**WHAT NEEDS TO BE DONE:** Work through the listing below, copying each line that carries the word "kalhoty".

**DATA FOR ANALYSIS:**
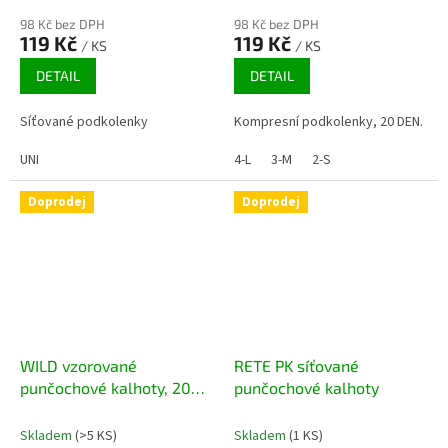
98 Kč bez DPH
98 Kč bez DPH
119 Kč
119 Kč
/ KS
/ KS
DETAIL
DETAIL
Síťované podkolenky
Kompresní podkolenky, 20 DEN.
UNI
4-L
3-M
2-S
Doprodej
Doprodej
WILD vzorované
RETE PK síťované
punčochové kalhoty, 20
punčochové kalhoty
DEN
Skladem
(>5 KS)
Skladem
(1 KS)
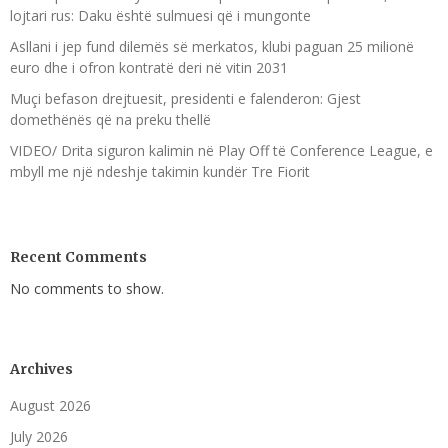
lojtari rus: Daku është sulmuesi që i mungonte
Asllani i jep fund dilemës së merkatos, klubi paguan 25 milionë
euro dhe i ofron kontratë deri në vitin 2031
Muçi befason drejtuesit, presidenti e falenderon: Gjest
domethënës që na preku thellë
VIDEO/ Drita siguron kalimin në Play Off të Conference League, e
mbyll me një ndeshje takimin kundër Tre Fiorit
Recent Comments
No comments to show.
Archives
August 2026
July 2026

---

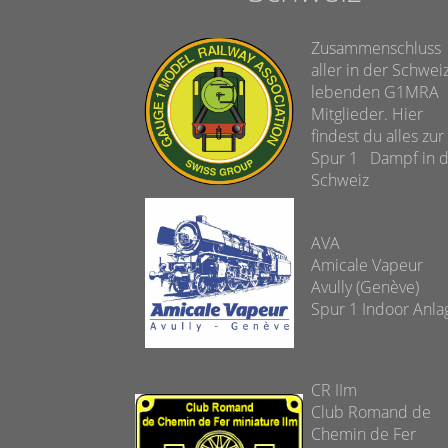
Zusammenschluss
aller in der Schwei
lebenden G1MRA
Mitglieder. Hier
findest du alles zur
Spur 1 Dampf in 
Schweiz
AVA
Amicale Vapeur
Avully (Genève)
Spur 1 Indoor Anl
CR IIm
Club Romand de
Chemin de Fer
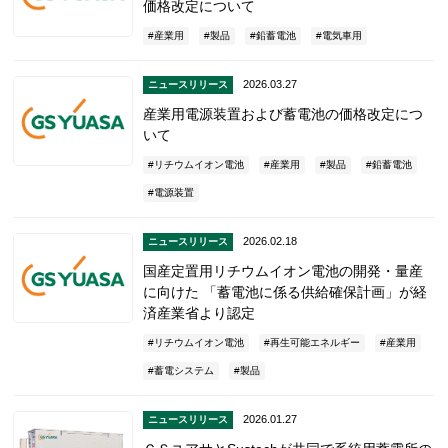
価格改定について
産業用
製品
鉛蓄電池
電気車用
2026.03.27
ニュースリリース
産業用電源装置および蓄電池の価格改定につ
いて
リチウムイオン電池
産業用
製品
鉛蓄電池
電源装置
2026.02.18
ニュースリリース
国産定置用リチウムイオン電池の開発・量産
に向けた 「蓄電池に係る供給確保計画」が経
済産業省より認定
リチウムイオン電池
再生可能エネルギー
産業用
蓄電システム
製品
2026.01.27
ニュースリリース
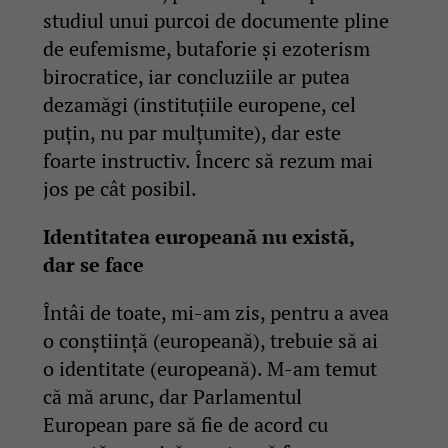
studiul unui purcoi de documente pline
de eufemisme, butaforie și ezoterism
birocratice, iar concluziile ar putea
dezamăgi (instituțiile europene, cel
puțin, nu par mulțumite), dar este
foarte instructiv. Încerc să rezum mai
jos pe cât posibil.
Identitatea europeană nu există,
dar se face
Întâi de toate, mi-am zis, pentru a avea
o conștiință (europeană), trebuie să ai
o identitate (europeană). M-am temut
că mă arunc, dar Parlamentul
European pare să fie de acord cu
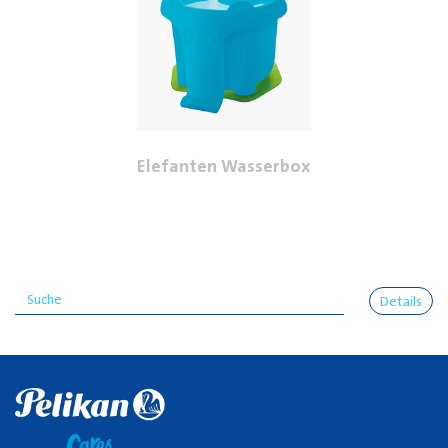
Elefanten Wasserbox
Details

---

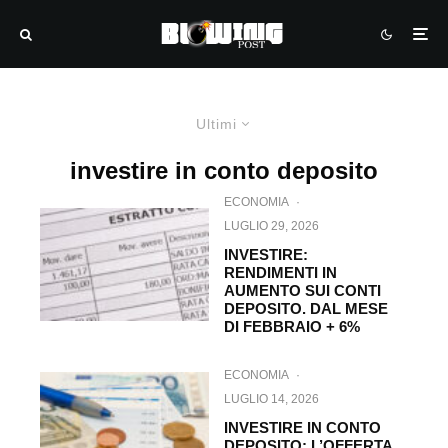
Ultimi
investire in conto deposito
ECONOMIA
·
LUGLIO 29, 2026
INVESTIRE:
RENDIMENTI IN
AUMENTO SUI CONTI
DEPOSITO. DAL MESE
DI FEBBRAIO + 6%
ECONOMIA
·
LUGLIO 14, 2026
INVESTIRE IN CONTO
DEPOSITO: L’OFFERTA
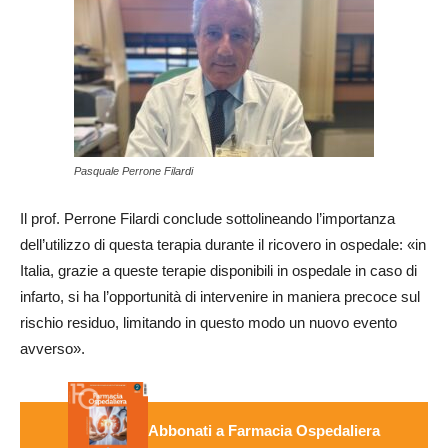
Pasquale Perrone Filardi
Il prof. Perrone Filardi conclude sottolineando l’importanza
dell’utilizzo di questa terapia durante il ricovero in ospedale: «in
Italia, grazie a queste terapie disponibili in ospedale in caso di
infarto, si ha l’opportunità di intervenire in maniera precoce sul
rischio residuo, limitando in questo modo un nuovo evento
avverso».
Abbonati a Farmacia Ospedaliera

**EXPECTED ANSWER:**
punčochové kalhoty, 20
punčochové kalhoty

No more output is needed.